The odds are that you think President Obama’s foreign policy is a failure.
That’s the scathing consensus forming, with just 36 percent of Americans approving of Obama’s foreign policy in a New York Times/CBS News poll released this week. Foreign policy used to be a source of strength for the president, and now it’s dragging him down — and probably other Democrats with him.
Mitch McConnell, the Senate minority leader, warns that Obama “has weakened the national security posture of the United States.” Trent Franks, a Republican member of the House from Arizona, cites foreign policy to suggest that Obama is “the most inept president we have ever had.”
Obama is no Messiah, but this emerging narrative about a failed foreign policy is absurdly harsh. Look at three issues where Republicans have been unfairly jabbing him with pitchforks:
Trading five Taliban prisoners for Bowe Bergdahl was unpopular with the public, and the Obama administration may have made the trade in the incorrect belief that Bergdahl was near death. Then again, here’s an American soldier who spent five years in Taliban custody, some of that reportedly in a cage after trying to escape. If we make heroic efforts to bring back American corpses, how can we begrudge efforts to bring back a soldier who is still alive?
Sure, there are risks. But the five Taliban prisoners have probably aged out of field combat, and, if they return to Afghanistan after their year in Qatar, they would likely have trouble finding American targets because, by then, the United States will no longer be engaged in combat.
More broadly, there’s nothing wrong with negotiating with the Taliban. The blunt truth is that the only way to end the fighting in Afghanistan is a negotiated peace deal involving the Taliban, and maybe this deal can be a step along that journey.
Russian aggression in Ukraine was infuriating, but it’s petty Washington politics to see it as emanating from Obama weakness. After all, President George W. Bush was the most trigger-happy of recent presidents, and he couldn’t prevent Russia from invading Georgia in 2008 and helping carve off two breakaway republics.
Obama diplomacy appears to have worked better than military force would have. Contrary to early expectations, Russia did not seize southeastern Ukraine along with Crimea, and President Vladimir Putin of Russia this week called on Parliament to rescind permission to invade Ukraine. Be wary, but let’s hope the Bear is backing down.
The debacle in Iraq is a political and humanitarian catastrophe, but it’s a little rich for neocons to blame Obama after they created the mess in the first place. Obama was unengaged on Iraq and Syria, but it’s not clear that even if he had been engaged the outcome would have been different.

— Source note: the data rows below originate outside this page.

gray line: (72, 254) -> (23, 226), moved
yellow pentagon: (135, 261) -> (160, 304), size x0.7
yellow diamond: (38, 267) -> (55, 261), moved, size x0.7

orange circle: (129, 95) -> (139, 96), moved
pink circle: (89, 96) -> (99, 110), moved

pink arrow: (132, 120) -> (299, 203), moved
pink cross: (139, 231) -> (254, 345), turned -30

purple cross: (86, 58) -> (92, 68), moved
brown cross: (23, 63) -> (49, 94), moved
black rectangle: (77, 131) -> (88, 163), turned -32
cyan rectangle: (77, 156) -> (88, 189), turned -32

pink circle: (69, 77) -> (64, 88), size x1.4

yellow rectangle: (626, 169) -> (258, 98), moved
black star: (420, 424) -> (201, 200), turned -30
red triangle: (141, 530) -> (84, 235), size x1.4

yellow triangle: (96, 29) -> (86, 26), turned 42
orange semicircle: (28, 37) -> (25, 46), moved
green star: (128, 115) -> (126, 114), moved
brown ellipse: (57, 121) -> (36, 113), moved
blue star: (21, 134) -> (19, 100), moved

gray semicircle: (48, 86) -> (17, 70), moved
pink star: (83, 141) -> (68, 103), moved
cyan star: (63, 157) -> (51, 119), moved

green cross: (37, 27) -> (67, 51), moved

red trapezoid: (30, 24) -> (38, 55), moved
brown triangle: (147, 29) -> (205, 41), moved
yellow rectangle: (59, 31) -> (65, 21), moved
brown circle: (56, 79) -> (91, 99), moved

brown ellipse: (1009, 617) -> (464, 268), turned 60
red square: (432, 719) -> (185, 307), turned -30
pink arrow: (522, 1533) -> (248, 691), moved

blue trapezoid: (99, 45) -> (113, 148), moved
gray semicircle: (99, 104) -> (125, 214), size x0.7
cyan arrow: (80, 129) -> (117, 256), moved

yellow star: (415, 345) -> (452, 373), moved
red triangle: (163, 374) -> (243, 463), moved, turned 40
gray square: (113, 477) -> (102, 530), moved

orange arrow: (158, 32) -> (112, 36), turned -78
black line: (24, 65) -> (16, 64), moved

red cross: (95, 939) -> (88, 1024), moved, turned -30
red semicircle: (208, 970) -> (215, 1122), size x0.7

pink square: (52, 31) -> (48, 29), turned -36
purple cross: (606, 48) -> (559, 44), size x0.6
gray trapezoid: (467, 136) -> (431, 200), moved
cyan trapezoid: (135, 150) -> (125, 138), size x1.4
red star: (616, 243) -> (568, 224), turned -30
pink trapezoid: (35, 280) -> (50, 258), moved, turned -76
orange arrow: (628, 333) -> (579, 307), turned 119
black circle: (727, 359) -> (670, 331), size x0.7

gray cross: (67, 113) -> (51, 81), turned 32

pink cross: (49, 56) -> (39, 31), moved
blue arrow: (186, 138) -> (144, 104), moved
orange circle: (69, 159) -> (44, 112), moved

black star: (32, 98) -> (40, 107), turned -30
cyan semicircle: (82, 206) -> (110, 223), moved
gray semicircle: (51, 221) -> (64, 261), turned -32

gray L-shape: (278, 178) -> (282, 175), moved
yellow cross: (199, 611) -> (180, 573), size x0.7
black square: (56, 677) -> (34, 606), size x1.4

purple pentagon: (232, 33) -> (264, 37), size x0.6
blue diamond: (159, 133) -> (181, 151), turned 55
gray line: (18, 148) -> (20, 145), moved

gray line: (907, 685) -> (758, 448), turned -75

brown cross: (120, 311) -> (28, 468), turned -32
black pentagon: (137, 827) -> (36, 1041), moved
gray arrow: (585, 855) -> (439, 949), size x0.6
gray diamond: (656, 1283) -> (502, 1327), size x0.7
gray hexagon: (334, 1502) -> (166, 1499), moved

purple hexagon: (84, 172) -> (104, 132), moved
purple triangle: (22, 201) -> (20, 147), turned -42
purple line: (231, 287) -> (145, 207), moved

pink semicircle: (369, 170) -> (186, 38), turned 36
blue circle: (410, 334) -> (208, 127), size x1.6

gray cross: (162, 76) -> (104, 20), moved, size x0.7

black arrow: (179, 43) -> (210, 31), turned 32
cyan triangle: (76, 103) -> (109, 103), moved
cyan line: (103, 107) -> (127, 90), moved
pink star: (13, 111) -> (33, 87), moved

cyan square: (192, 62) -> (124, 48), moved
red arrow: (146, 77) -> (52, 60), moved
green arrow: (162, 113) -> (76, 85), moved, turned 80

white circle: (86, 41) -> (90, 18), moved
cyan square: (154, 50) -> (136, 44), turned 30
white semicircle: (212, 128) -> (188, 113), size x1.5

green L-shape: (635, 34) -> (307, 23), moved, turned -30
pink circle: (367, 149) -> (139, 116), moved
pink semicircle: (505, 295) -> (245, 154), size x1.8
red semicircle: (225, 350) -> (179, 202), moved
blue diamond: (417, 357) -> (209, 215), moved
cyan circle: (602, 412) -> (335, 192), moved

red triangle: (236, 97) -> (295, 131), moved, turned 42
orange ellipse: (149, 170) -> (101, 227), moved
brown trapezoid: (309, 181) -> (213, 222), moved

Suppose Obama had kept 10,000 troops in Iraq as his critics wish. Some would have been killed; others injured. We would have spent another $50 billion or so in the Iraqi sands (that’s more than 25 times what Obama requested to start universal prekindergarten, but Congress balks at the expense). And Prime Minister Nuri Kamal al-Maliki might have felt even less need to keep Sunni tribes on his side. Would all this really have been the best use of American lives and treasure?
Yes, Obama has made his share of mistakes, especially in Syria, where he doesn’t seem to have much of a policy at all. Partly balancing that, he helped to defuse the Syrian chemical weapons threat.
Look, the world is a minefield. President Clinton was very successful internationally, yet he bungled an inherited operation in Somalia, delayed too long on Bosnia, missed the Rwanda genocide and muffed the beginning of the Asian financial crisis — and all that happened during a particularly skillful administration.
As for former Vice President Dick Cheney complaining about Obama’s foreign policy, that’s a bit like the old definition of chutzpah: killing your parents and then pleading for mercy because you’re an orphan. In the Bush/Cheney years, we lost thousands of Americans and hundreds of thousands of Iraqi lives, we became mired in Afghanistan, Iran vastly expanded the number of centrifuges in its nuclear program, and North Korea expanded its arsenal of nuclear weapons. And much of the world came to despise us.
Blowing things up is often satisfying, and Obama’s penchant for muddling along instead, with restraint, is hurting him politically. But that’s our weakness more than his. Obama’s foreign policy is far more deft — and less dangerous — than the public thinks, and he doesn’t deserve the harsh assessments. If there’s one thing we should have learned in the Bush/Cheney years, it’s that swagger and invasion are overrated as foreign policy instruments.